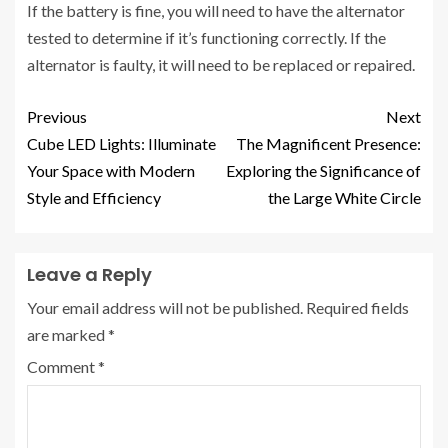
If the battery is fine, you will need to have the alternator
tested to determine if it’s functioning correctly. If the
alternator is faulty, it will need to be replaced or repaired.
Previous
Next
Cube LED Lights: Illuminate
The Magnificent Presence:
Your Space with Modern
Exploring the Significance of
Style and Efficiency
the Large White Circle
Leave a Reply
Your email address will not be published.
Required fields
are marked
*
Comment
*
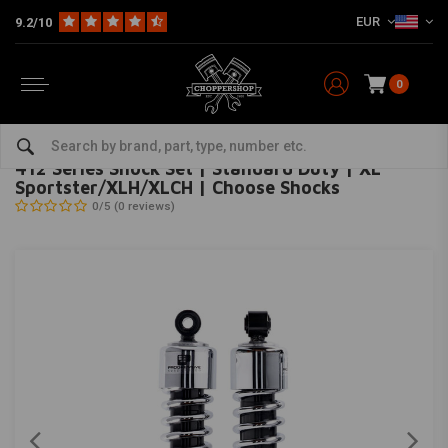
EUR
9.2/10
0
Home
HD
Suspension Harley
Rear suspension
412 Series Shock Set | Standard Duty | XL Sportster/XLH/XLCH | Choose Shocks
PROGRESSIVE SUSPENSION
-
bekijk alles van Progressive Suspension
412 Series Shock Set | Standard Duty | XL
Sportster/XLH/XLCH | Choose Shocks
0/5 (0 reviews)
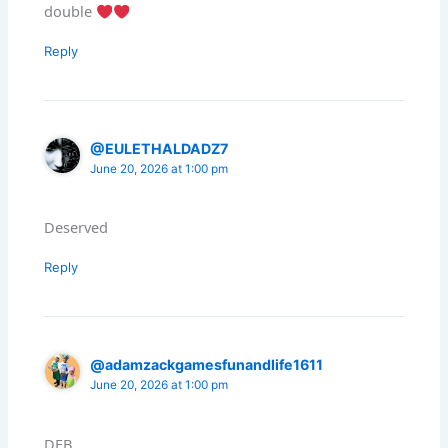
double
Reply
@EULETHALDADZ7
June 20, 2026 at 1:00 pm
Deserved
Reply
@adamzackgamesfunandlife1611
June 20, 2026 at 1:00 pm
DFB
────────────────────────────────────────
Exercise directions ▸
Return a copy of each line in the entries that contains "Your".

Task answer ▸
Your Space with Modern
Your email address will not be published.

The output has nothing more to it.